Ассад-бей поклонился Рите, положил перед собой рукопись, сказал, что будет рад услышать мнение почтеннейших коллег о его скромном труде, и откашлялся.

В большой комнате стало тихо. Голос Ассад-бея, поначалу тусклый, стал выразительным, когда заговорили герои романа.

Домет почувствовал, что с ним происходит что-то невероятное: он сидит все в том же Ритином салоне, его окружают все те же люди, перед ним сидит Лина, но все стало другим. Даже воздух. В нем запахло прохладой фонтанов дворца в Тегеране и повеяло сухой каспийской степью, по которой во весь опор несся молодой Али-хан Ширваншир. Вот он уже догнал предателя-армянина и убил его острым кинжалом… А вот и грузинская красавица княжна Нино плывет по залу в вихре лезгинки… Да это же дивный Баку, о котором когда-то рассказывал его бывший друг Вейншал. Но Вейншал – не поэт, он не мог так описать красоту Старого города в Баку с его минаретами, нефтяными вышками и зловещей Девичьей башней…

«Баку, Тегеран, Тифлис, Дагестан, Карабах… Из них я знаю только Тегеран… Но я так ясно вижу эти места, как будто бывал там и знаком с этими людьми.
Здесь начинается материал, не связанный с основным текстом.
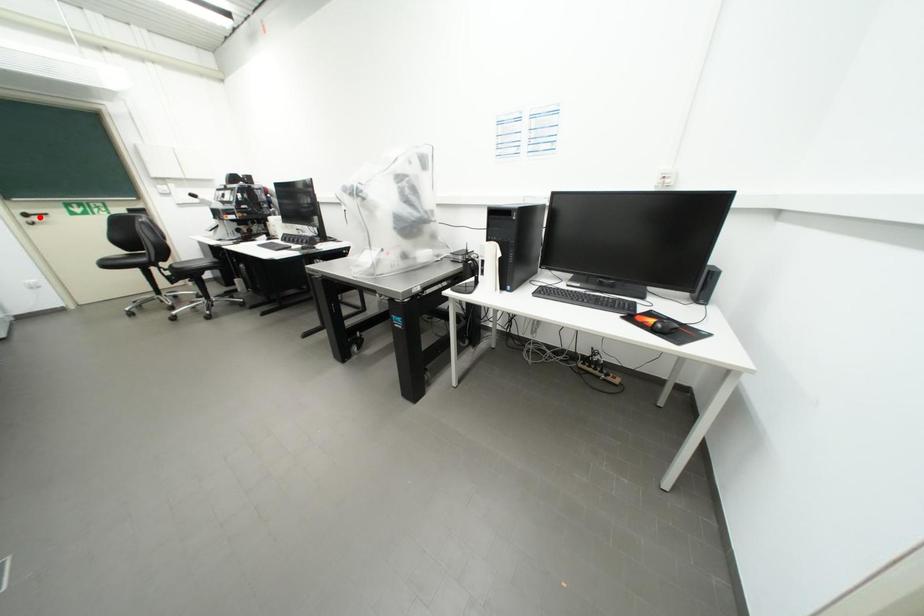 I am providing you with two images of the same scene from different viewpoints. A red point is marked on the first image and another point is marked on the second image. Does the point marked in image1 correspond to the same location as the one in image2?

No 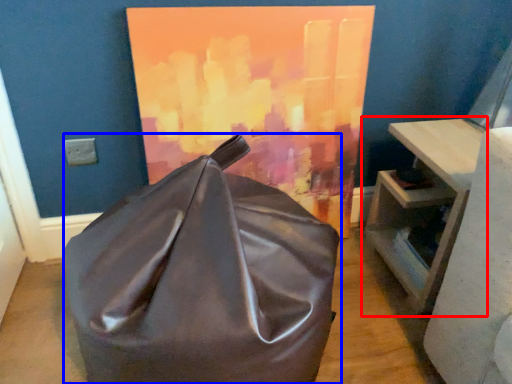 Question: Among these objects, which one is nearest to the camera, table (highlighted by a red box) or furniture (highlighted by a blue box)?

Choices:
 (A) table
 (B) furniture

Answer: (B) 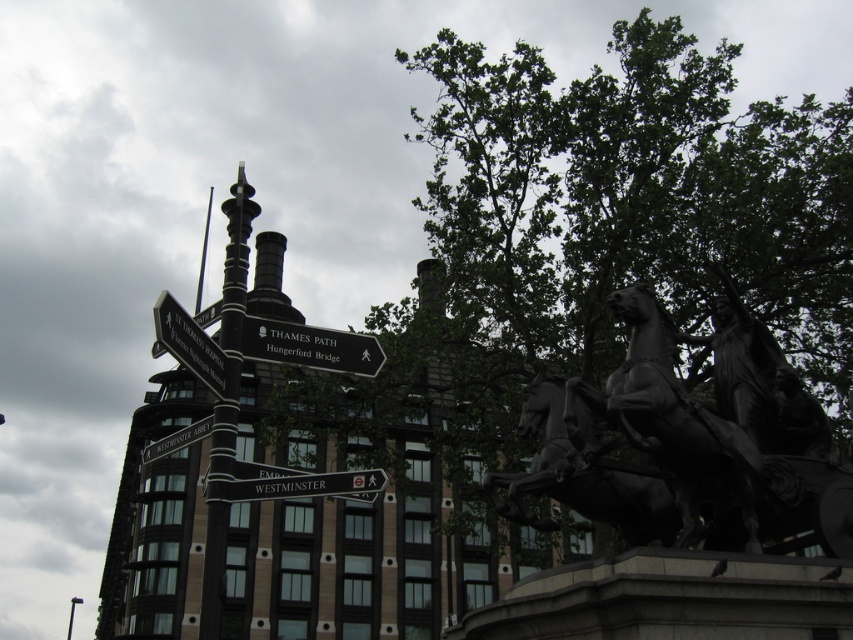 Question: Where is black plastic sign at center located in relation to black metal signpost at upper left in the image?

Choices:
 (A) right
 (B) left

Answer: (B)

Question: Which object appears closest to the camera in this image?

Choices:
 (A) bronze textured horse at center right
 (B) black metal sign at upper left

Answer: (A)

Question: Is black plastic sign at center to the right of black metal signpost at upper left from the viewer's perspective?

Choices:
 (A) no
 (B) yes

Answer: (A)

Question: Is polished bronze horse at center to the left of bronze textured horse at center right from the viewer's perspective?

Choices:
 (A) yes
 (B) no

Answer: (B)

Question: Which object is farther from the camera taking this photo?

Choices:
 (A) black metal signpost at upper left
 (B) bronze textured horse at center right

Answer: (B)

Question: Which of the following is the farthest from the observer?

Choices:
 (A) black plastic sign at upper center
 (B) black metal sign at upper left
 (C) bronze statue at center
 (D) bronze textured horse at center right

Answer: (B) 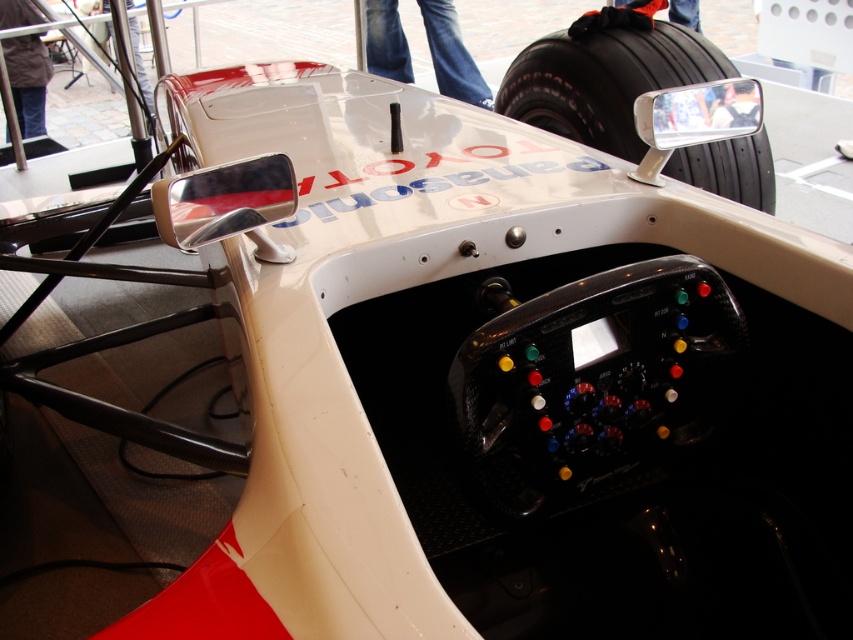 You are a mechanic working on a Formula One car and need to reach the black rubber tire at upper right. Your tool box is placed 3 meters away from the camera. Can you safely access the tire without moving the tool box?

The black rubber tire at upper right is 2.70 meters from the camera, which is closer than the tool box placed 3 meters away. Therefore, you can safely access the tire without moving the tool box.

You are a Formula One driver sitting in the cockpit. You need to press a button located at point (x=628, y=58) and another button at point (x=405, y=77). Which button should you reach for first if you want to press them in order from closest to farthest from your current position?

Point (x=628, y=58) is in front of point (x=405, y=77), so you should press point (x=628, y=58) first as it is closer to you, followed by point (x=405, y=77) which is farther away. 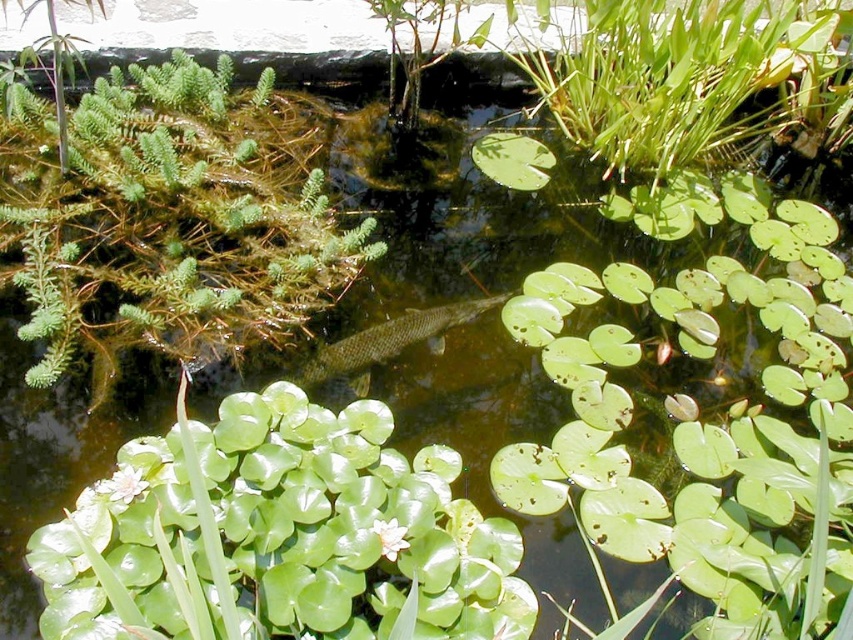 From the picture: Can you confirm if green fuzzy plant at upper left is wider than green scaly fish at center?

Indeed, green fuzzy plant at upper left has a greater width compared to green scaly fish at center.

Is point (112, 150) farther from camera compared to point (334, 358)?

That is True.

Locate an element on the screen. green fuzzy plant at upper left is located at coordinates (172, 218).

Does green glossy lily pads at center appear over green fuzzy plant at upper left?

Actually, green glossy lily pads at center is below green fuzzy plant at upper left.

In the scene shown: Between green glossy lily pads at center and green fuzzy plant at upper left, which one is positioned higher?

green fuzzy plant at upper left is above.

Who is more distant from viewer, (256, 588) or (236, 264)?

The point (236, 264) is behind.

In order to click on green glossy lily pads at center in this screenshot , I will do `click(277, 536)`.

Can you confirm if green glossy lily pads at center is positioned to the right of green scaly fish at center?

Incorrect, green glossy lily pads at center is not on the right side of green scaly fish at center.

Who is higher up, green glossy lily pads at center or green scaly fish at center?

green scaly fish at center is above.

The height and width of the screenshot is (640, 853). In order to click on green glossy lily pads at center in this screenshot , I will do `click(277, 536)`.

Find the location of a particular element. green glossy lily pads at center is located at coordinates (277, 536). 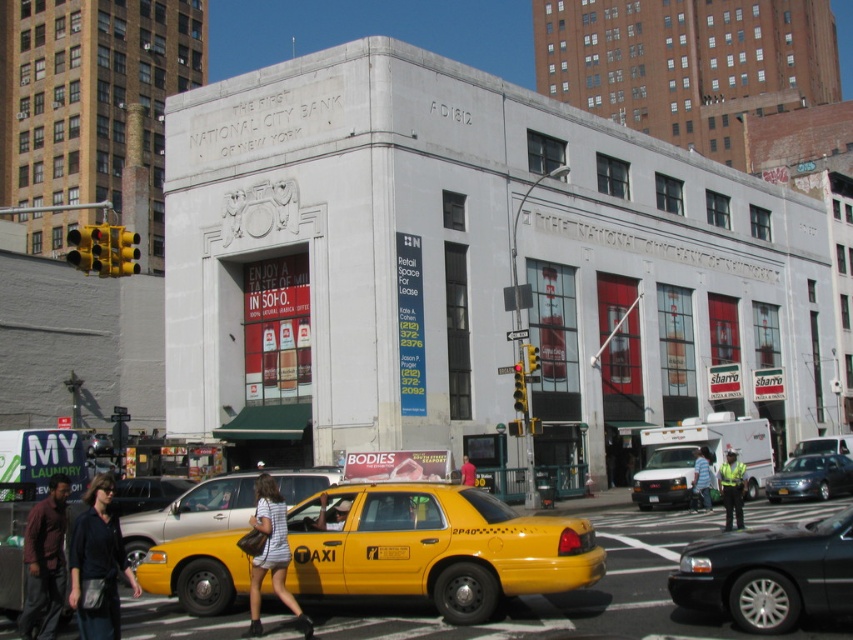 You are a pedestrian standing at the crosswalk. You see the yellow matte taxi at lower center and the striped fabric dress at center. Which object is closer to the left side of the crosswalk?

The striped fabric dress at center is closer to the left side of the crosswalk because the yellow matte taxi at lower center is positioned on the right side of striped fabric dress at center.

You are a pedestrian standing on the sidewalk and see the yellow matte taxi at lower center and the denim shorts at center. Which object is higher in the image?

The yellow matte taxi at lower center is above denim shorts at center, so it is higher in the image.

Based on the photo, you are a person standing on the sidewalk next to the yellow matte taxi at lower center and the denim shorts at center. Which object is taller?

The yellow matte taxi at lower center is taller than the denim shorts at center. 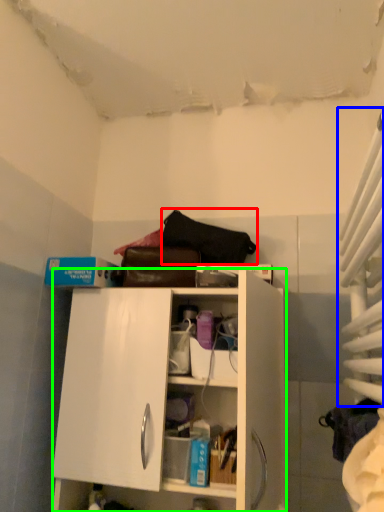 Question: Which is farther away from handbag (highlighted by a red box)? curtain (highlighted by a blue box) or cabinetry (highlighted by a green box)?

Choices:
 (A) curtain
 (B) cabinetry

Answer: (A) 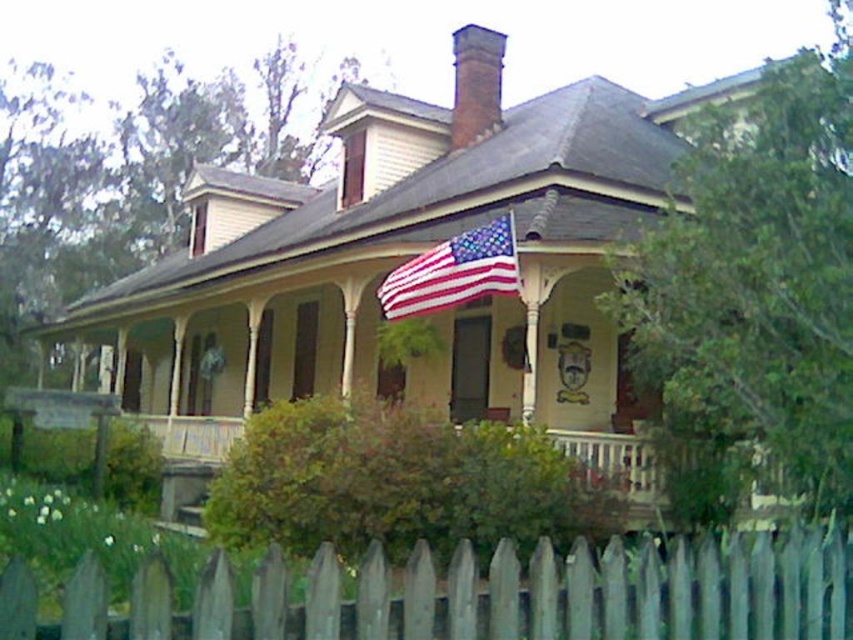 Can you confirm if gray wooden fence at lower center is positioned above american flag at center?

No.

At what (x,y) coordinates should I click in order to perform the action: click on gray wooden fence at lower center. Please return your answer as a coordinate pair (x, y). The height and width of the screenshot is (640, 853). Looking at the image, I should click on (480, 595).

Between point (32, 605) and point (390, 284), which one is positioned in front?

Point (32, 605) is more forward.

Where is `gray wooden fence at lower center`? The image size is (853, 640). gray wooden fence at lower center is located at coordinates (x=480, y=595). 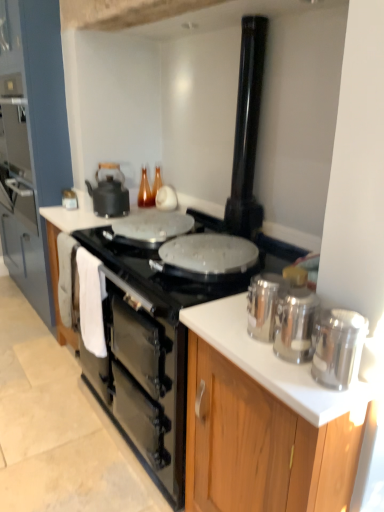 Locate an element on the screen. free space above black matte oven at center (from a real-world perspective) is located at coordinates pyautogui.click(x=38, y=418). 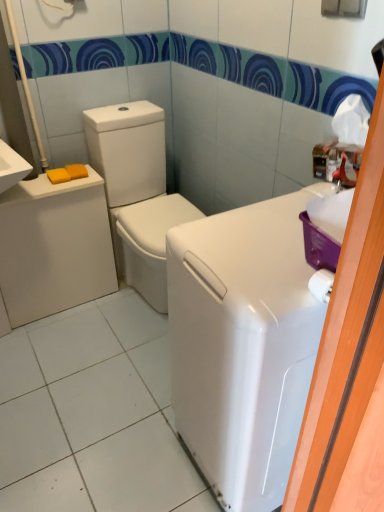 Image resolution: width=384 pixels, height=512 pixels. What are the coordinates of `free space in front of yellow matte soap at left, the 1th soap viewed from the left` in the screenshot? It's located at (49, 187). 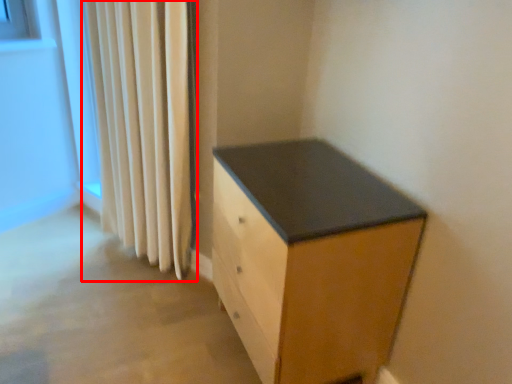 Question: From the image's perspective, what is the correct spatial relationship of curtain (annotated by the red box) in relation to chest of drawers?

Choices:
 (A) below
 (B) above

Answer: (B) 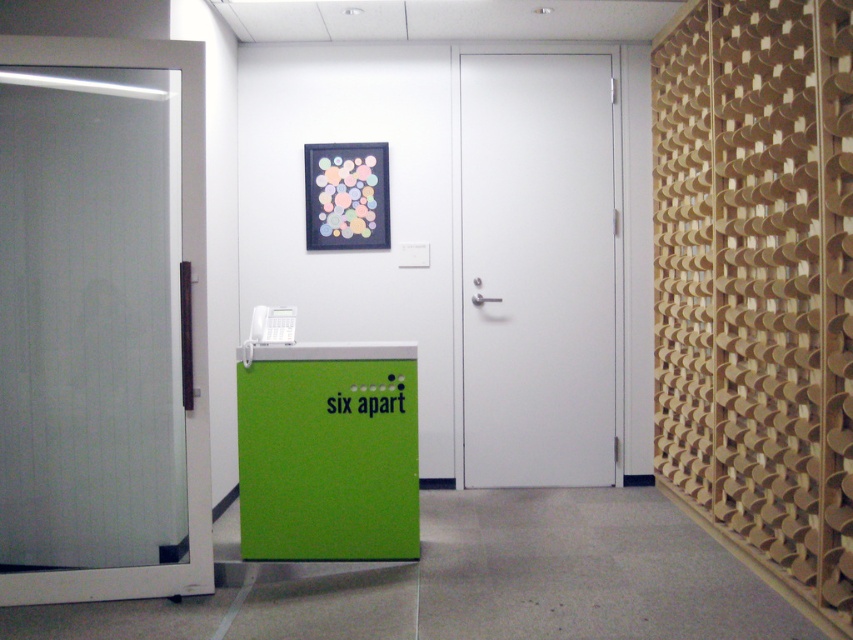 You are standing at the center of the office hallway. There is a point marked at coordinates [757,285]. What object is located at this point?

The point at coordinates [757,285] indicates wooden slats at right.

You are standing in the office hallway and want to hang a new picture frame between the wooden slats at right and the green matte locker at center. Which object should you place the frame closer to if you want it to be higher up?

The wooden slats at right is above the green matte locker at center, so placing the frame closer to the wooden slats at right will position it higher up. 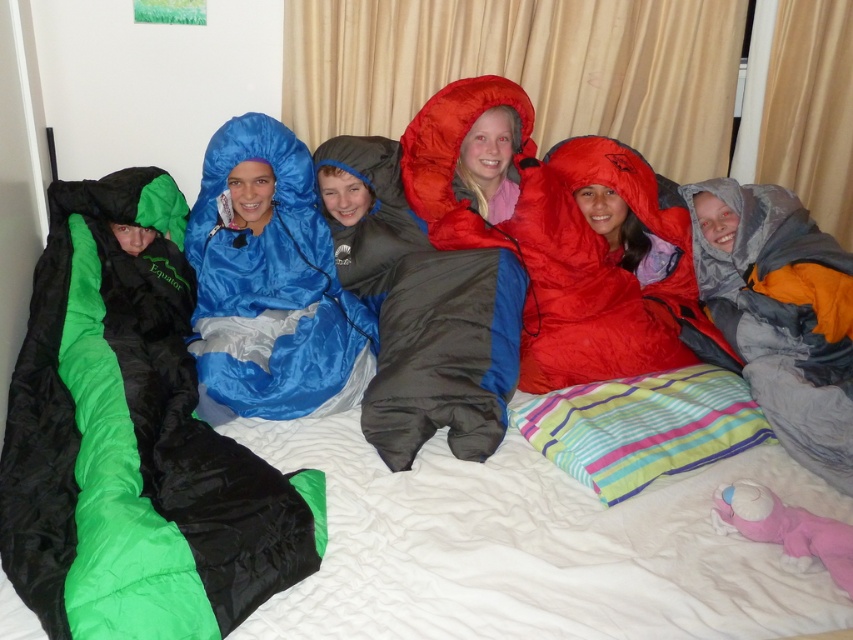 You are a photographer taking a picture of the children in the sleeping bags. You notice two points marked in the image. Which point is closer to you, point (183, 291) or point (788, 451)?

Point (183, 291) is closer to you than point (788, 451) because it is further to the viewer. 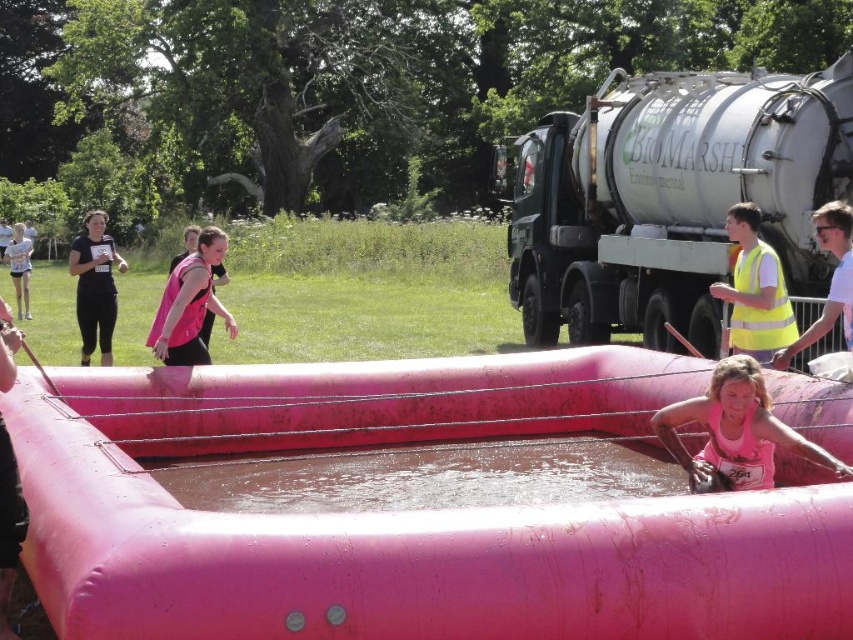 You are a participant in the mud run event and you see the point at coordinates (x=96, y=285). What object is this point located on?

The point at coordinates (x=96, y=285) is located on the matte black tank top at left.

You are a photographer at the mud run event. You need to take a photo that includes both the matte black tank top at left and yellow reflective vest at right. Considering their sizes, which one should you focus on to ensure both are clearly visible in the frame?

The matte black tank top at left is larger in size compared to the yellow reflective vest at right. To ensure both are clearly visible, focus on the matte black tank top at left as it will occupy more space in the frame, allowing the smaller yellow reflective vest at right to still be visible without overcrowding. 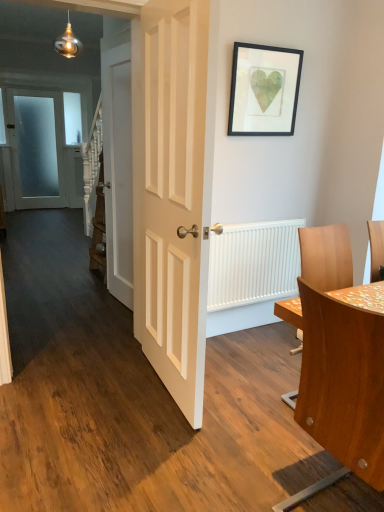 Locate an element on the screen. This screenshot has width=384, height=512. vacant space in front of white ribbed radiator at right is located at coordinates pos(259,353). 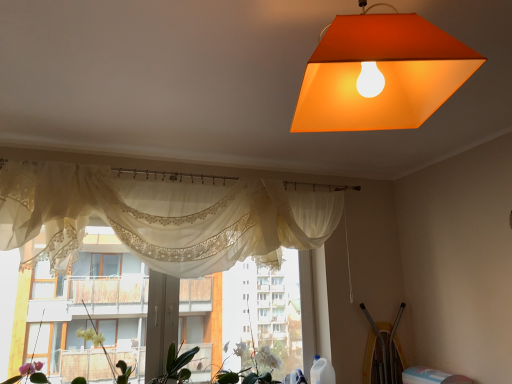 Question: Is white matte plant at center, the 1th plant viewed from the right, positioned behind sheer white curtain at center?

Choices:
 (A) yes
 (B) no

Answer: (A)

Question: Is white matte plant at center, placed as the 3th plant when sorted from left to right, located outside sheer white curtain at center?

Choices:
 (A) yes
 (B) no

Answer: (A)

Question: From a real-world perspective, is white matte plant at center, placed as the 3th plant when sorted from left to right, physically below sheer white curtain at center?

Choices:
 (A) yes
 (B) no

Answer: (A)

Question: Is white matte plant at center, placed as the 3th plant when sorted from left to right, not close to sheer white curtain at center?

Choices:
 (A) no
 (B) yes

Answer: (A)

Question: Considering the relative positions of white matte plant at center, placed as the 3th plant when sorted from left to right, and sheer white curtain at center in the image provided, is white matte plant at center, placed as the 3th plant when sorted from left to right, in front of sheer white curtain at center?

Choices:
 (A) no
 (B) yes

Answer: (A)

Question: Is white matte plant at center, the 1th plant viewed from the right, at the left side of sheer white curtain at center?

Choices:
 (A) yes
 (B) no

Answer: (B)

Question: From a real-world perspective, is sheer white curtain at center below sheer lace curtains at center?

Choices:
 (A) no
 (B) yes

Answer: (A)

Question: Does sheer white curtain at center have a lesser width compared to sheer lace curtains at center?

Choices:
 (A) no
 (B) yes

Answer: (A)

Question: Is sheer white curtain at center facing towards sheer lace curtains at center?

Choices:
 (A) yes
 (B) no

Answer: (B)

Question: From a real-world perspective, is sheer white curtain at center on sheer lace curtains at center?

Choices:
 (A) no
 (B) yes

Answer: (B)

Question: Does sheer white curtain at center have a greater height compared to sheer lace curtains at center?

Choices:
 (A) no
 (B) yes

Answer: (A)

Question: Can you confirm if sheer white curtain at center is bigger than sheer lace curtains at center?

Choices:
 (A) yes
 (B) no

Answer: (A)

Question: Is sheer white curtain at center outside green leafy plant at center, the first plant when ordered from left to right?

Choices:
 (A) yes
 (B) no

Answer: (A)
И все они – живые! А главный герой Али-хан – истый мусульманин. И в мыслях, и в разговоре, и в поступках. Как Ассад-бею это удается? Как он сумел влезть к нему в душу? Гений! А какие слова он нашел для описания любви Али и Нино в дагестанском ауле! Боже, куда мне до него с моими пьесами! Он насадил на сюжет все эти меткие подробности, как на шампур. Лина его не зря любит! Но он-то ее не любит. А ей и не важно. Неужели она совсем не замечает, что я ее люблю? Но что же он остановился?»

Домет очнулся, когда Ассад-бей раскланивался под гром аплодисментов.

Началось обсуждение.

Первой встала Марианна Вульф.

– Поздравляю вас, голубчик. Вас и всех нас. Я не оговорилась: среди нас появился большой писатель. Мое чутье меня никогда не обманывает. Это – великолепная проза, очень восточная по колориту и очень европейская по духу.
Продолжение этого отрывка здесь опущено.